A machine intelligence isn't even interesting when you look outwards instead of inwards and realize that the networking potential of people can define information processing abilities that make everthing we've accomplished so far seem dull. Basically it's like this: the total-state of the internet is processed through time by the activities of people interpreting the current state's information into the next state. Each state would correspond to a mental step analogous to human reasoning. Or think of each person as a "neuron" in the 'Internet's mind'. A really nice video written by an assistant professor of cultural anthropology is found here [youtube.com] and it goes into detail of how a "supernaut" like the 'net can be created through emergence.

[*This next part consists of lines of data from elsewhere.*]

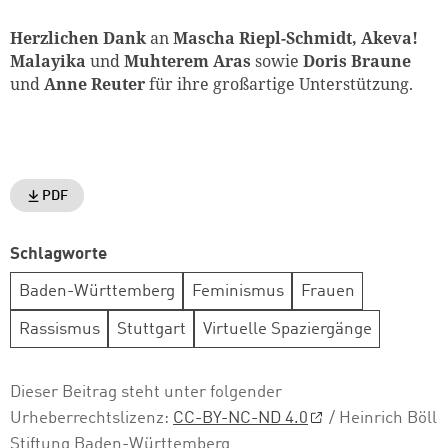
Herzlichen Dank
an
Mascha Riepl-Schmidt, Akeva!
Malayika
und
Muhterem Aras
sowie
Doris Braune
und
Anne Reuter
für
ihre großartige Unterstützung.
PDF
Schlagworte
Baden-Württemberg
Feminismus
Frauen
Rassismus
Stuttgart
Virtuelle Spaziergänge
Dieser Beitrag steht unter folgender
Urheberrechtslizenz:
CC-BY-NC-ND 4.0
/ Heinrich Böll
Stiftung Baden-Württemberg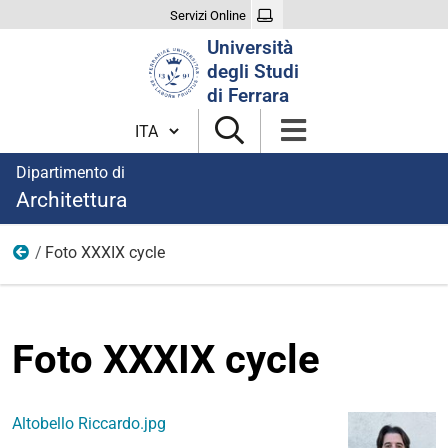
Servizi Online
Cerca
Università
nel
degli Studi
sito
di Ferrara
Cambia lingua
Dipartimento di
Architettura
Foto XXXIX cycle
XXXIX Cycle
Foto XXXIX cycle
Altobello Riccardo.jpg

Slashdotted? (0, Redundant)

M0b1u5 (569472) | more than 7 years ago | (#18204270)

Slashdotted? That site is the slowest lump of shit I've seen in months. (No comments about the fast lumps of shit I've seen please; none of them were aimed at ME!) Any self-respecting web server would just post an error, or at least simply fail to load the page. But 12 minutes has elapsed, and the pages are STILL loading at what I think is 14 BAUD.

The interesting part is that the whole page loads - except for the article content itself. I didn't know it was possible to force adverts ahead of text content. Weird.

Real soon now (0)

Anonymous Coward | more than 7 years ago | (#18204670)

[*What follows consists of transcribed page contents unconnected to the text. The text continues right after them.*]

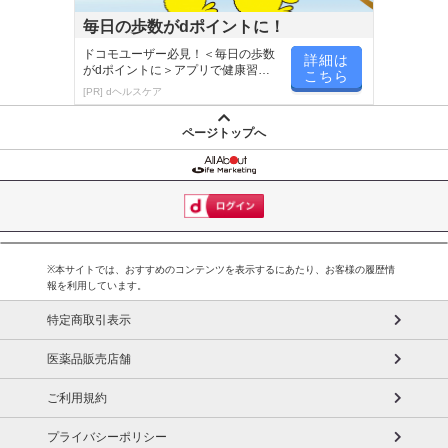
毎日の歩数がdポイントに！
ドコモユーザー必見！＜毎日の歩数
詳細は
がdポイントに＞アプリで健康習慣
こちら
が楽しく続く
[PR] dヘルスケア
ページトップへ
※本サイトでは、おすすめのコンテンツを表示するにあたり、お客様の履歴情
報を利用しています。
特定商取引表示
医薬品販売店舗
ご利用規約
プライバシーポリシー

"Real soon now" I hear the AI swindlers. "Real soon now we will have a breakthrough!", "Real soon now AI will change your live!".

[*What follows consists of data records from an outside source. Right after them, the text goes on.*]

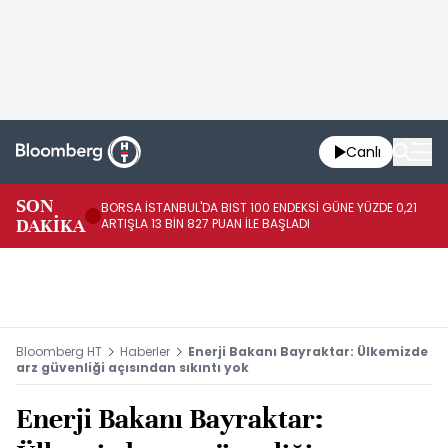
Canlı
SON
BORSA İSTANBUL'DA BIST 100 ENDEKSİ GÜNE YÜZDE 0,21
GÜ
DAKİKA
ARTIŞLA 13 BİN 827 PUAN İLE BAŞLADI
TA
Bloomberg HT
Haberler
Enerji Bakanı Bayraktar: Ülkemizde
arz güvenliği açısından sıkıntı yok
Enerji Bakanı Bayraktar:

Decade after decade "Real soon now". AI researchers are an nothing more than a fscking bunch of liars, the ultimate con men.

Understanding the human brain (2, Interesting)

TeknoHog (164938) | more than 7 years ago | (#18204802)

You know, AI is actually easy. You just have to have a complete understanding of the human brain, and then you use this model to build a functional duplicate ;)

While studying educational psychology, I've found that a lot of AI research is being done to understand human behavior, with no intentions towards building actual AI systems. Hypotheses concerning some limited aspects of human thinking can be modeled on a computer, and compared against living subjects. This way we are gradually starting to understand the whole of thinking. As a byproduct you gain the tools to make AI itself.

Google TechTalk on the subject (1)

Jugalator (259273) | more than 7 years ago | (#18204882)

A full Google TechTalk on this subject is available here, on Google Video:
Computers versus Common Sense [google.com]

Mostly about the problem, and possible solutions, for the problem of making Google understand natural language queries and collecting data to compose answers, without requiring perfect matches for the query on a single website, but instead using the masses of information on the web.

Ah yes Marvin Minsky? (5, Interesting)

jopet (538074) | more than 7 years ago | (#18204934)

The guy who helped spread misconceptions about what AI is and is supposed to be in the first place. I remember him giving a talk where he fantasized about downloading his brain on a "floppy disk" (still in use back then) and transferring it to a robot so he could live eternally on some other planet.
I would not have expected a person who has shown his bright intellect in the past to come forward with such utter nonsense. This was nearly as embarrassing as the "visions" of a certain Moravec.

People who seriously work in the fields that are traditionally subsumed under "AI" - like machine learning, computer vision, computational linguistics, and others - know that AI is a term that is used traditionally for "hard" computer problems but has practically nothing to do with biological/human intelligence. Countless papers have been published on the technical and philosophical reasons why this is so and a few of them even get it right.

That does not prevent the general public to still expect or desire something like a Star-Trek Data robot or some other Hollywood intelligent robot. Unfortunately, people like Minsky help to spread this misconception about AI. It is boring, it is scientifically useless, but on the plus side, this view of AI sometimes helps you to get on TV with your project or get some additional funding.